### Model Iteration 2

In [1]:
import pandas as pd
import numpy as np
from sklearn import cross_validation
from sklearn.ensemble import RandomForestClassifier, GradientBoostingClassifier
from sklearn.feature_selection import SelectKBest, f_classif
from sklearn.linear_model import LogisticRegression
from sklearn.cross_validation import KFold
import re
%matplotlib inline



In [2]:
def clean(d, median_age):
    """
    cleans the data with 
    """
    
    # recodes male as 0 and female as 1
    d.loc[d.Sex == 'male', 'Sex'] = 0
    d.loc[d.Sex == 'female', 'Sex'] = 1
    
    # missing age with median
    d.Age = d["Age"].fillna(median_age)

    # recodes the ports to 0 1 2
    d.Embarked = d.Embarked.fillna('S')
    d.loc[d.Embarked == 'S', 'Embarked'] = 0
    d.loc[d.Embarked == 'C', 'Embarked'] = 1
    d.loc[d.Embarked == 'Q', 'Embarked'] = 2
    
    d["Fare"] = d["Fare"].fillna(d["Fare"].median())
    
    return d

train = pd.read_csv('data/train.csv')
test = pd.read_csv('data/test.csv')

train = clean(train, train.Age.median())
test = clean(test, train.Age.median())

In [3]:
train.isnull().sum()

PassengerId      0
Survived         0
Pclass           0
Name             0
Sex              0
Age              0
SibSp            0
Parch            0
Ticket           0
Fare             0
Cabin          687
Embarked         0
dtype: int64

### Random forest mode

In [4]:
predictors = ["Pclass", "Sex", "Age", "SibSp", "Parch", "Fare", "Embarked"]
alg = RandomForestClassifier(random_state=1, n_estimators=10, min_samples_split=2, min_samples_leaf=1)
scores = cross_validation.cross_val_score(alg, train[predictors], train["Survived"], cv=3)
print "accuracy", scores.mean()

accuracy 0.801346801347


Random forest model is already doing better than previous models

In [5]:
def cross_validate(alg, data, predictors):
    return cross_validation.cross_val_score(alg, train[predictors], train["Survived"], cv=3).mean()

In [6]:
alg = RandomForestClassifier(random_state=1, n_estimators=150, min_samples_split=4, min_samples_leaf=2)
print "accuracy ", cross_validate(alg, train, predictors) 

accuracy  0.820426487093


When creating a Random Forest model with more estimaters, samples split and leaf to reduce over fitting and it does much better

In [7]:
def submit(file_name, alg, train, test, predictors):
    """
    generates submission csv with alg, train, and predictors
    """
    
    alg.fit(train[predictors], train["Survived"])
    predictions = alg.predict(test[predictors])
    submission = pd.DataFrame({
        'PassengerId': test["PassengerId"],
        'Survived': predictions
    })
    
    submission.to_csv(file_name, index=False)

In [8]:
submit("kaggle_rf.csv", alg, train, test, predictors)
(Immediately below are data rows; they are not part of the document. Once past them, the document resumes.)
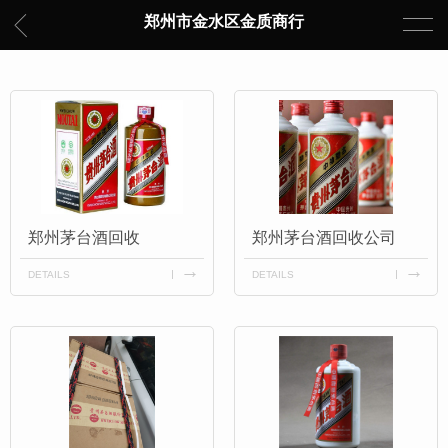
郑州市金水区金质商行
郑州茅台酒回收
郑州茅台酒回收公司
DETAILS
DETAILS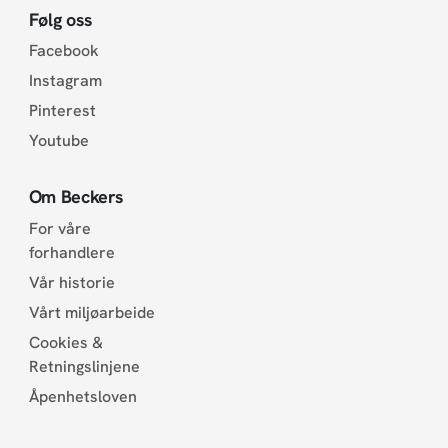
Følg oss
Facebook
Instagram
Pinterest
Youtube
Om Beckers
For våre
forhandlere
Vår historie
Vårt miljøarbeide
Cookies &
Retningslinjene
Åpenhetsloven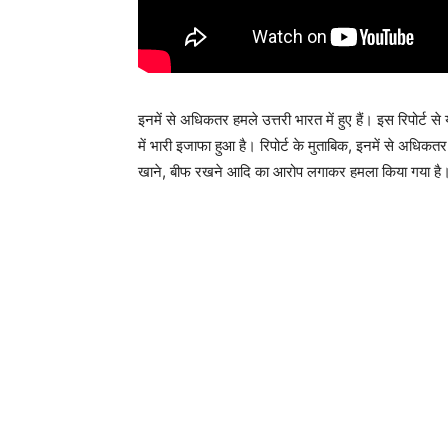
इनमें से अधिकतर हमले उत्तरी भारत में हुए हैं। इस रिपोर्ट 
में भारी इजाफा हुआ है। रिपोर्ट के मुताबिक, इनमें से अधिकत
खाने, बीफ रखने आदि का आरोप लगाकर हमला किया गया है। गाय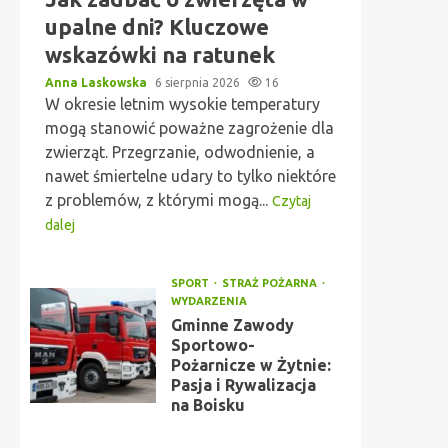
upalne dni? Kluczowe
wskazówki na ratunek
Anna Laskowska
6 sierpnia 2026
16
W okresie letnim wysokie temperatury
mogą stanowić poważne zagrożenie dla
zwierząt. Przegrzanie, odwodnienie, a
nawet śmiertelne udary to tylko niektóre
z problemów, z którymi mogą...
Czytaj
dalej
SPORT
STRAŻ POŻARNA
WYDARZENIA
Gminne Zawody
Sportowo-
Pożarnicze w Żytnie:
Pasja i Rywalizacja
na Boisku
.76077 for the submission. It did better than my previous attempts. One possiblity why random forest model is not performing super well on the kaggle set is because it might be overfitting. I want to try with samples split and leaf to reducing overfitting

In [9]:
alg = RandomForestClassifier(random_state=1, n_estimators=150, min_samples_split=10, min_samples_leaf=5)
print "accuracy", cross_validate(alg, train, predictors) 

accuracy 0.818181818182


In [10]:
submit("kaggle_rf2.csv", alg, train, test, predictors)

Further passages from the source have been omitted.